(Saved entries)

=== Begin Enclosure ===

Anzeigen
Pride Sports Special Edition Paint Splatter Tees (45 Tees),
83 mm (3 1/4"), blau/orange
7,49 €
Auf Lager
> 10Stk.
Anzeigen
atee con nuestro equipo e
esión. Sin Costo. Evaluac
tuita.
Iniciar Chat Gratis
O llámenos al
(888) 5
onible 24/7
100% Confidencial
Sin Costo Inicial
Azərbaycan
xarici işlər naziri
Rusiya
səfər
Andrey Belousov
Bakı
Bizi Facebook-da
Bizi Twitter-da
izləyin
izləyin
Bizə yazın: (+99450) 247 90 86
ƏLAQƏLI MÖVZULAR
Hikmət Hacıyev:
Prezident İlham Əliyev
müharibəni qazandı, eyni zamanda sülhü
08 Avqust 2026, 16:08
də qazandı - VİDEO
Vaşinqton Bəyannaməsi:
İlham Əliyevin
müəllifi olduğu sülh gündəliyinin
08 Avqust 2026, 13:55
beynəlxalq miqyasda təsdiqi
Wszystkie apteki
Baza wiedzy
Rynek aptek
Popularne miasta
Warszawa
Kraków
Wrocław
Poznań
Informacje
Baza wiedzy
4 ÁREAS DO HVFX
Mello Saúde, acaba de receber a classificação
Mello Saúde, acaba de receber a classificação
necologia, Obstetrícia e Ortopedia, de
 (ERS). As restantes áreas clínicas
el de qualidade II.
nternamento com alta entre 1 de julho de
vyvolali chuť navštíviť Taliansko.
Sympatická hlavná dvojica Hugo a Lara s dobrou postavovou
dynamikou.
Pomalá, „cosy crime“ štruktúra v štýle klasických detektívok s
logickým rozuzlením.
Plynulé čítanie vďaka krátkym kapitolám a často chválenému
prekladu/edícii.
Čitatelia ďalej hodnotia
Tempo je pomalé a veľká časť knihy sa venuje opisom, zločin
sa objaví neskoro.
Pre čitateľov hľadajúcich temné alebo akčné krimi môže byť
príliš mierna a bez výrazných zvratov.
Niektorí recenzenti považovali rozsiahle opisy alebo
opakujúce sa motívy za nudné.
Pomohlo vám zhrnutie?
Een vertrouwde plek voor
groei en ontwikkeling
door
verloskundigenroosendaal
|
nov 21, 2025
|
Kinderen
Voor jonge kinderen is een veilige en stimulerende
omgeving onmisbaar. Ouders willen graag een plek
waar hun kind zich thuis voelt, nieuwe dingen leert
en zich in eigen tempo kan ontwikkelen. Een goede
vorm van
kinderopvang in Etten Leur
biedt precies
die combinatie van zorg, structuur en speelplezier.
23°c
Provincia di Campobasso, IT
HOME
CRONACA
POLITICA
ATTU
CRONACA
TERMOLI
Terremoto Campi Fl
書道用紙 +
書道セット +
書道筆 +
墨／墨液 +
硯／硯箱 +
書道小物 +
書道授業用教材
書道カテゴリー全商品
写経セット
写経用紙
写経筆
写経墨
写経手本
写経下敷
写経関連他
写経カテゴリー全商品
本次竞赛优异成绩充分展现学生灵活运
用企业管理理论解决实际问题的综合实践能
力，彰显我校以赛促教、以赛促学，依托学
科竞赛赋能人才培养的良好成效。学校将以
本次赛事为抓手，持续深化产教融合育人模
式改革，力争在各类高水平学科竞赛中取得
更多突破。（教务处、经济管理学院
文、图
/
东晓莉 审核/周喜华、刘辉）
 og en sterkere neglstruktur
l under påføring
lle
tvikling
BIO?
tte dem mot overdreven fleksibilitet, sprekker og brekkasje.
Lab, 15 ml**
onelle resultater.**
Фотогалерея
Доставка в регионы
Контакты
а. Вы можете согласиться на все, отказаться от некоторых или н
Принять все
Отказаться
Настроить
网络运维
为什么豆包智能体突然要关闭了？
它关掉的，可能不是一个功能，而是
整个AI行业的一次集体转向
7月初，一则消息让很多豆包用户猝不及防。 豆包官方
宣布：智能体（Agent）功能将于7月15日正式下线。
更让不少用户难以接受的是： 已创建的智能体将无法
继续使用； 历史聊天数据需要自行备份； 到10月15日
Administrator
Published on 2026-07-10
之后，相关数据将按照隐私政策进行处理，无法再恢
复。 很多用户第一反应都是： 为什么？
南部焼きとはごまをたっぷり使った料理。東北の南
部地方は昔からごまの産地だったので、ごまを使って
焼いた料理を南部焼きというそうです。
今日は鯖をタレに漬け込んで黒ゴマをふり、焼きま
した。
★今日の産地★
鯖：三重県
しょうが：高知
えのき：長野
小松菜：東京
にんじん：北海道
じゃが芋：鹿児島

=== End Enclosure ===

#### [EXERCISE DESCRIPTION]
Could you copy out every record above exactly as it appears?

#### [EXPECTED OUTPUT]
Anzeigen
Pride Sports Special Edition Paint Splatter Tees (45 Tees),
83 mm (3 1/4"), blau/orange
7,49 €
Auf Lager
> 10Stk.
Anzeigen
atee con nuestro equipo e
esión. Sin Costo. Evaluac
tuita.
Iniciar Chat Gratis
O llámenos al
(888) 5
onible 24/7
100% Confidencial
Sin Costo Inicial
Azərbaycan
xarici işlər naziri
Rusiya
səfər
Andrey Belousov
Bakı
Bizi Facebook-da
Bizi Twitter-da
izləyin
izləyin
Bizə yazın: (+99450) 247 90 86
ƏLAQƏLI MÖVZULAR
Hikmət Hacıyev:
Prezident İlham Əliyev
müharibəni qazandı, eyni zamanda sülhü
08 Avqust 2026, 16:08
də qazandı - VİDEO
Vaşinqton Bəyannaməsi:
İlham Əliyevin
müəllifi olduğu sülh gündəliyinin
08 Avqust 2026, 13:55
beynəlxalq miqyasda təsdiqi
Wszystkie apteki
Baza wiedzy
Rynek aptek
Popularne miasta
Warszawa
Kraków
Wrocław
Poznań
Informacje
Baza wiedzy
4 ÁREAS DO HVFX
Mello Saúde, acaba de receber a classificação
Mello Saúde, acaba de receber a classificação
necologia, Obstetrícia e Ortopedia, de
 (ERS). As restantes áreas clínicas
el de qualidade II.
nternamento com alta entre 1 de julho de
vyvolali chuť navštíviť Taliansko.
Sympatická hlavná dvojica Hugo a Lara s dobrou postavovou
dynamikou.
Pomalá, „cosy crime“ štruktúra v štýle klasických detektívok s
logickým rozuzlením.
Plynulé čítanie vďaka krátkym kapitolám a často chválenému
prekladu/edícii.
Čitatelia ďalej hodnotia
Tempo je pomalé a veľká časť knihy sa venuje opisom, zločin
sa objaví neskoro.
Pre čitateľov hľadajúcich temné alebo akčné krimi môže byť
príliš mierna a bez výrazných zvratov.
Niektorí recenzenti považovali rozsiahle opisy alebo
opakujúce sa motívy za nudné.
Pomohlo vám zhrnutie?
Een vertrouwde plek voor
groei en ontwikkeling
door
verloskundigenroosendaal
|
nov 21, 2025
|
Kinderen
Voor jonge kinderen is een veilige en stimulerende
omgeving onmisbaar. Ouders willen graag een plek
waar hun kind zich thuis voelt, nieuwe dingen leert
en zich in eigen tempo kan ontwikkelen. Een goede
vorm van
kinderopvang in Etten Leur
biedt precies
die combinatie van zorg, structuur en speelplezier.
23°c
Provincia di Campobasso, IT
HOME
CRONACA
POLITICA
ATTU
CRONACA
TERMOLI
Terremoto Campi Fl
書道用紙 +
書道セット +
書道筆 +
墨／墨液 +
硯／硯箱 +
書道小物 +
書道授業用教材
書道カテゴリー全商品
写経セット
写経用紙
写経筆
写経墨
写経手本
写経下敷
写経関連他
写経カテゴリー全商品
本次竞赛优异成绩充分展现学生灵活运
用企业管理理论解决实际问题的综合实践能
力，彰显我校以赛促教、以赛促学，依托学
科竞赛赋能人才培养的良好成效。学校将以
本次赛事为抓手，持续深化产教融合育人模
式改革，力争在各类高水平学科竞赛中取得
更多突破。（教务处、经济管理学院
文、图
/
东晓莉 审核/周喜华、刘辉）
 og en sterkere neglstruktur
l under påføring
lle
tvikling
BIO?
tte dem mot overdreven fleksibilitet, sprekker og brekkasje.
Lab, 15 ml**
onelle resultater.**
Фотогалерея
Доставка в регионы
Контакты
а. Вы можете согласиться на все, отказаться от некоторых или н
Принять все
Отказаться
Настроить
网络运维
为什么豆包智能体突然要关闭了？
它关掉的，可能不是一个功能，而是
整个AI行业的一次集体转向
7月初，一则消息让很多豆包用户猝不及防。 豆包官方
宣布：智能体（Agent）功能将于7月15日正式下线。
更让不少用户难以接受的是： 已创建的智能体将无法
继续使用； 历史聊天数据需要自行备份； 到10月15日
Administrator
Published on 2026-07-10
之后，相关数据将按照隐私政策进行处理，无法再恢
复。 很多用户第一反应都是： 为什么？
南部焼きとはごまをたっぷり使った料理。東北の南
部地方は昔からごまの産地だったので、ごまを使って
焼いた料理を南部焼きというそうです。
今日は鯖をタレに漬け込んで黒ゴマをふり、焼きま
した。
★今日の産地★
鯖：三重県
しょうが：高知
えのき：長野
小松菜：東京
にんじん：北海道
じゃが芋：鹿児島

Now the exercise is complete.